(WHAT YOU ARE ASKED TO DO) Each line of the data below that holds the word "warranty" is to be reported in full.

(DATA FOR REVIEW)
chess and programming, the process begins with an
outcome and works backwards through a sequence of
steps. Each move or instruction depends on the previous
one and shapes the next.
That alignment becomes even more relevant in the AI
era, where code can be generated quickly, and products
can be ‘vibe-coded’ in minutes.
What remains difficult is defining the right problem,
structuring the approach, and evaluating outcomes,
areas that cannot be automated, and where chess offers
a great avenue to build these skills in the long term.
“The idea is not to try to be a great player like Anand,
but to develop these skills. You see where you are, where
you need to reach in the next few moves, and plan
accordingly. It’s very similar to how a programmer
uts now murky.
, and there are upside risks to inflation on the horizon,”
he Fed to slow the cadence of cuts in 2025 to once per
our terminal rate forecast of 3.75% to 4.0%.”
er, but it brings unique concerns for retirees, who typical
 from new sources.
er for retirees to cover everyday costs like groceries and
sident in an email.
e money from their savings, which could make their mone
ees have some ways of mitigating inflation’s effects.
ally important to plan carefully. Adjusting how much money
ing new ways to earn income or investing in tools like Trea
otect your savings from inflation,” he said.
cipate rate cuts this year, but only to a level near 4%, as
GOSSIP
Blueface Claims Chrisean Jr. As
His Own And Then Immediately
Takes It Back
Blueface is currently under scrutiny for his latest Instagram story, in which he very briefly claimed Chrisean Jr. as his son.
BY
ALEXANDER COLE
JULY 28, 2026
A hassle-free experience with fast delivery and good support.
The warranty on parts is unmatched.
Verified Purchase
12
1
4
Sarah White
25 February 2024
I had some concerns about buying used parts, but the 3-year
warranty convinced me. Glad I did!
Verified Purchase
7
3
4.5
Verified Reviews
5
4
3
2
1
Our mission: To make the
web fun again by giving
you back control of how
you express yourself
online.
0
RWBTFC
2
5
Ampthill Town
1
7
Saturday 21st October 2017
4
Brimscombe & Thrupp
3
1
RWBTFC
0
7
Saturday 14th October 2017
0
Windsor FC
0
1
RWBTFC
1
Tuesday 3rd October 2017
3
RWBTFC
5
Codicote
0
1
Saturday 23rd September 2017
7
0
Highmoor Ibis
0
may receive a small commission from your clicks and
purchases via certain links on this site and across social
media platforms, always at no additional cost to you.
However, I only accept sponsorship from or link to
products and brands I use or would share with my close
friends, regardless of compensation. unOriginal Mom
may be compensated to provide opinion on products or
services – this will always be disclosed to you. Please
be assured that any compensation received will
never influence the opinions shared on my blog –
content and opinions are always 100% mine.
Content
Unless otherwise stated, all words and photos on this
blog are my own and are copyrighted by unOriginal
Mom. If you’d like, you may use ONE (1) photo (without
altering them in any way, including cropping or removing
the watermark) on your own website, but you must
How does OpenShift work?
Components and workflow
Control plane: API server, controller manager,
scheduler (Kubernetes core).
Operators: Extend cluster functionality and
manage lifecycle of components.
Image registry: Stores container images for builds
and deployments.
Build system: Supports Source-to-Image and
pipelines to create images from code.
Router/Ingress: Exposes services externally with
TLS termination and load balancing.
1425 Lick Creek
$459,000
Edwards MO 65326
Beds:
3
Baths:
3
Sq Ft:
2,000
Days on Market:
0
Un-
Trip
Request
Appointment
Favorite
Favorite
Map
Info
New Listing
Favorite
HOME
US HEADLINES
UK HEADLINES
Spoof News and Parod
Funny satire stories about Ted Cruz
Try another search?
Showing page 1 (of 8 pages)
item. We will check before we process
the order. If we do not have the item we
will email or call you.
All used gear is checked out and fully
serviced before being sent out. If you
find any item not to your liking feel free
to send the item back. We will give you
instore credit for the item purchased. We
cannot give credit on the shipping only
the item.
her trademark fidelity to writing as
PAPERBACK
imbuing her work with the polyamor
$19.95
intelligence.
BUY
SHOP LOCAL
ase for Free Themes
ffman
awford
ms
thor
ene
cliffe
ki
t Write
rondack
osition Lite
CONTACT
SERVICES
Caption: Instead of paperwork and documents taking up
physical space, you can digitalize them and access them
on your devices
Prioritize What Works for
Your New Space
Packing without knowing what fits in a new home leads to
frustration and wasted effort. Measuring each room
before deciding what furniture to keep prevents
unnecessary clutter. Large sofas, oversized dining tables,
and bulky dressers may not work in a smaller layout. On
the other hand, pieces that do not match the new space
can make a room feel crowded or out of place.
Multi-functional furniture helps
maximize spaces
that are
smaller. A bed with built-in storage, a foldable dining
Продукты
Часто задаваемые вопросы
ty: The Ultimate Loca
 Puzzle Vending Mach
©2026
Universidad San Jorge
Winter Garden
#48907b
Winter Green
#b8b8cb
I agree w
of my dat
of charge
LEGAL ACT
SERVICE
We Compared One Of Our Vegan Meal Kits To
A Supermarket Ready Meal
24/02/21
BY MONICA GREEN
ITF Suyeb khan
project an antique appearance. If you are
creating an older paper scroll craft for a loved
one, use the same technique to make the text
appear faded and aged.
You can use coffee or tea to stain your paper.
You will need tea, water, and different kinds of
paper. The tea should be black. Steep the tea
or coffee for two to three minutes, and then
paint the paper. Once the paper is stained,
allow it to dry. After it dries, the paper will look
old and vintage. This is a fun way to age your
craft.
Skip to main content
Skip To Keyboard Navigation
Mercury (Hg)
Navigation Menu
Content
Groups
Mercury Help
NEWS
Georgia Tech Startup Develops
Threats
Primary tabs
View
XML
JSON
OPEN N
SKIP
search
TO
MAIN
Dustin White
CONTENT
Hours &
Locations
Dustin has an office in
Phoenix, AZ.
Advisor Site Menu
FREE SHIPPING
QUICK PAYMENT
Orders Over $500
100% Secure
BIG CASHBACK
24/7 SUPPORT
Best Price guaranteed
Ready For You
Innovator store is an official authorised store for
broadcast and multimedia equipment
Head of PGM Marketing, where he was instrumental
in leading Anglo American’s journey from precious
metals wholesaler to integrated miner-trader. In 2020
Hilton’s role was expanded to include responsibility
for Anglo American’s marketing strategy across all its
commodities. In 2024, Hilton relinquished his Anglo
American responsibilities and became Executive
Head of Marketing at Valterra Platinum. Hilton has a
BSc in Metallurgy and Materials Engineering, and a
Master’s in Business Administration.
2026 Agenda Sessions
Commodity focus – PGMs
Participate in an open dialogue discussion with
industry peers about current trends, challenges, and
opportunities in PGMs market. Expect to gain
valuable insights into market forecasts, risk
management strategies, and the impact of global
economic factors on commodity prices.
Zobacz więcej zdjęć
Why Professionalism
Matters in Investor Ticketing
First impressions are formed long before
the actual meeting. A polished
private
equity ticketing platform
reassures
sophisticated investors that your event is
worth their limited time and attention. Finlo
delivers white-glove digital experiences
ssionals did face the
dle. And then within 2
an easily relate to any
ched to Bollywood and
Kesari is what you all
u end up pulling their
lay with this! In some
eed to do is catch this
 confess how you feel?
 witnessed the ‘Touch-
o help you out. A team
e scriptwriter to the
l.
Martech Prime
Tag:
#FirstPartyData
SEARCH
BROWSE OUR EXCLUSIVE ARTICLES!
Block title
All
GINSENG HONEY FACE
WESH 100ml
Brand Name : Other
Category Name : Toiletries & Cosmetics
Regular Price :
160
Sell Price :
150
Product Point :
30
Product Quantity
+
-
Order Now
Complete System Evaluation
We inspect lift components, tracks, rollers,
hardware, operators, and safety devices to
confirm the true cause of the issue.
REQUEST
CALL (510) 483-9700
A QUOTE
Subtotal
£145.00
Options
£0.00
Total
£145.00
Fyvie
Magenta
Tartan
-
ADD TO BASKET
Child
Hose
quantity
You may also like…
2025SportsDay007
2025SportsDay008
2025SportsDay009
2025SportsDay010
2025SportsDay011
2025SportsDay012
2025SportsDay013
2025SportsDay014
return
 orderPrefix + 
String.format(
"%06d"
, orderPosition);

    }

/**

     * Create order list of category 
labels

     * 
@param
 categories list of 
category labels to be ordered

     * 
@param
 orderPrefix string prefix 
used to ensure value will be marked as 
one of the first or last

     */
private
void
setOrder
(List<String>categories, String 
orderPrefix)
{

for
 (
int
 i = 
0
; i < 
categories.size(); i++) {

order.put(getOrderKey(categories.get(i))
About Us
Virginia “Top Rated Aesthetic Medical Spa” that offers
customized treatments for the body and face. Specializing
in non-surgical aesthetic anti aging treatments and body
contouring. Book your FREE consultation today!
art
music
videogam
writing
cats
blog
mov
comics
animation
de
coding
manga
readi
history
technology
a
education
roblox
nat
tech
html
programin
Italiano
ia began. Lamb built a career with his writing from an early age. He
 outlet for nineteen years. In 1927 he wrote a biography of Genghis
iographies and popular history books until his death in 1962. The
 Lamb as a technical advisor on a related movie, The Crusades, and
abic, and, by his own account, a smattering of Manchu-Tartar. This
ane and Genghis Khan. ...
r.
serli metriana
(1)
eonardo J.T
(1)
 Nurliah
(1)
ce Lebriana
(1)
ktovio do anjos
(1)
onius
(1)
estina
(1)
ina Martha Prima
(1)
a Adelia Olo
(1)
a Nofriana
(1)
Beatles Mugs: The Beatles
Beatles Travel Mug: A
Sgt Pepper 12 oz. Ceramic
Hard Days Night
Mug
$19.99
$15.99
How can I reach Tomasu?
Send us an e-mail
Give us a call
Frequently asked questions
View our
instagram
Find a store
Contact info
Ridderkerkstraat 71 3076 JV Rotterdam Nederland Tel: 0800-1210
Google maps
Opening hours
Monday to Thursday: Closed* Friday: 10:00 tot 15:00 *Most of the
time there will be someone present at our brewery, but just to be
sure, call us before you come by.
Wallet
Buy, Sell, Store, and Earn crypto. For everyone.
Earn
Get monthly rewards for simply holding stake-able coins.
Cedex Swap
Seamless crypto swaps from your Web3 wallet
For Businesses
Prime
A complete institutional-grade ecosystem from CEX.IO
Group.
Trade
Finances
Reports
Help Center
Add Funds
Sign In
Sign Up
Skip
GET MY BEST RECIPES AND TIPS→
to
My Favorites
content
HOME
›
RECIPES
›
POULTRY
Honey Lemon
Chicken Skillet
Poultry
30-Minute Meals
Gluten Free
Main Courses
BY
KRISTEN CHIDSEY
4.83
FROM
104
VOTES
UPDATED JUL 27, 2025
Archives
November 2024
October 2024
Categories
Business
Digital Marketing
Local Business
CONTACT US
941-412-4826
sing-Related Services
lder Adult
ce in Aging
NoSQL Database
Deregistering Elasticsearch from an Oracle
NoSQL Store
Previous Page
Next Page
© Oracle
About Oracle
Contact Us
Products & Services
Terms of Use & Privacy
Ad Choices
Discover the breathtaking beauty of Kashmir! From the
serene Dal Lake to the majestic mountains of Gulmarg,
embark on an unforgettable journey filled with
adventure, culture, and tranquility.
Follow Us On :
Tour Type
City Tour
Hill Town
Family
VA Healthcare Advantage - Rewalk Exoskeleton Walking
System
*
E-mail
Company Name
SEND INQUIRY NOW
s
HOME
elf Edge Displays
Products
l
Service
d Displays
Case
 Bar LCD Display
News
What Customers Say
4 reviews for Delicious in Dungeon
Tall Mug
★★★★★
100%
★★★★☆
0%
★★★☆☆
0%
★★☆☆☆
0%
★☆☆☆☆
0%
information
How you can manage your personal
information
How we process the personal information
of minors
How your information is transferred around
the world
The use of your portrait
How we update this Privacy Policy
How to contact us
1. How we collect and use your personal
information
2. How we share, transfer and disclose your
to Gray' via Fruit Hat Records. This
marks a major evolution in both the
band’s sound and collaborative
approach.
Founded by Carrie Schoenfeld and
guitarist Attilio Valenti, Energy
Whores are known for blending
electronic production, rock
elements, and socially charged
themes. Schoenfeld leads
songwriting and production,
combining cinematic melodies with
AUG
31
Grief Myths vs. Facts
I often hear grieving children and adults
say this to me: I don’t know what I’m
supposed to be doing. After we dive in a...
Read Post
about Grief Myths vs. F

(RESPONSE AREA)
The warranty on parts is unmatched.
warranty convinced me. Glad I did!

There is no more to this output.